Let $f$ be a Laurent series centred at 0 and convergent in $\mathbb{C}$\\{0}. Let $b$ be the residue of $f$ at $z=0$.

Question

Let $f$ be a Laurent series centred at 0 and convergent in $\mathbb{C}$\{0}. Let $b$ be the residue of $f$ at $z=0$. Prove that there exists $w\in \mathbb{C}$ with $|w|=1$ such that $|f(w)-w^{-1}|\ge|b-1|$

Answer 1

Consider the function $g(z) = f(z) - \frac{1}{z}$ and let us compute the integral

$$\oint_{|w| = 1} g(w) dw$$

using the Residue Theorem.

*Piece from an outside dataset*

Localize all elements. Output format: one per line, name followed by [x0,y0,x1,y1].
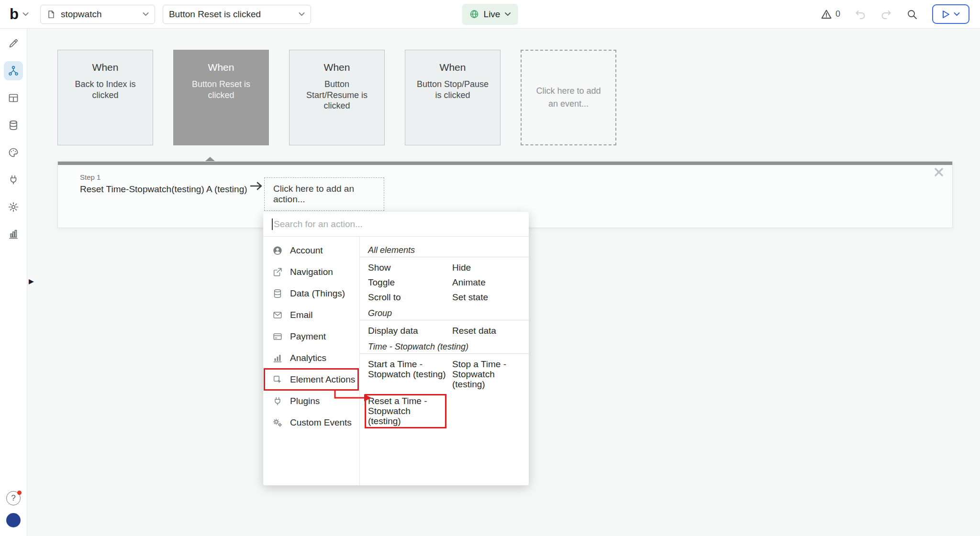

From the problem statement we know that $f$'s only singularity is at $z=0$. On the other hand we know that $\frac1z$ also has a singularity at $z=0$ which is a first order pole, with residue $1$. (Can you back this up on your own?)

Therefore we have

$$Res(g, 0) = b-1$$

So, by the residue theorem we have

$$\oint_{|w| = 1} g(w)dw = 2\pi i(b-1)$$

On the other hand, we know that

$$\left|\oint_{|w| = 1} g(w)dw\right| \leq \oint_{|w|=1} |g(w)dw| \leq 2\pi M$$

where $M$ is the maximum of the function $g(z)$ on the unit circle, attained at some point $z_0$.

Can you show that $|M| \geq |b-1|$? Try supposing $|M| < |b-1|$ and get to a contradiction.